[Exercise details] Taking the line containing "podświadomością – Elżbieta" as the first and the last line of the entries as the end, reproduce every line between them exactly, including both.

Collection entries
- - -

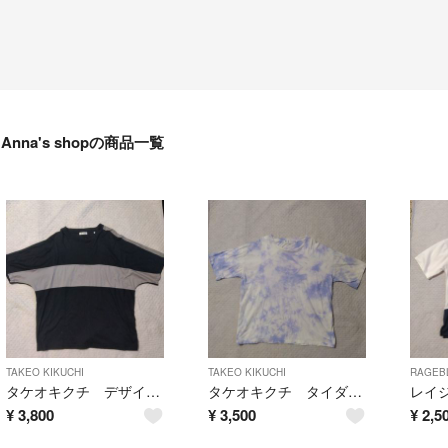
Anna's shopの商品一覧
TAKEO KIKUCHI
TAKEO KIKUCHI
RAGEB
タケオキクチ デザインＴシャツ
タケオキクチ タイダイＴシャツ
レイ
¥
3,800
¥
3,500
¥
2,5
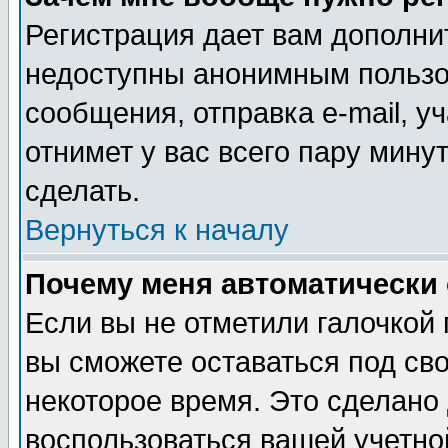
Регистрация дает вам дополни
недоступны анонимным пользо
сообщения, отправка e-mail, уч
отнимет у вас всего пару мину
сделать.
Вернуться к началу
Почему меня автоматически
Если вы не отметили галочкой
вы сможете оставаться под св
некоторое время. Это сделано 
воспользоваться вашей учетной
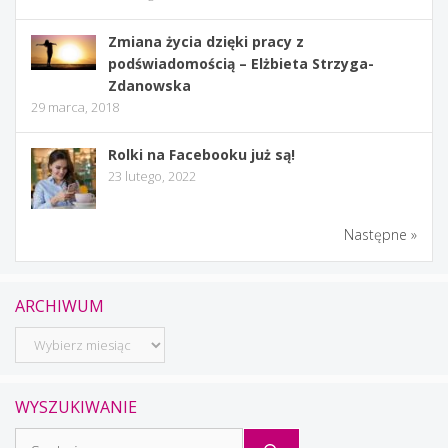
Zmiana życia dzięki pracy z
podświadomością – Elżbieta Strzyga-
Zdanowska
29 marca, 2018
Rolki na Facebooku już są!
23 lutego, 2022
Następne »
ARCHIWUM
Archiwum
WYSZUKIWANIE
Szukaj:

- - -

[Result of the task]
podświadomością – Elżbieta Strzyga-
Zdanowska
29 marca, 2018
Rolki na Facebooku już są!
23 lutego, 2022
Następne »
ARCHIWUM
Archiwum
WYSZUKIWANIE
Szukaj:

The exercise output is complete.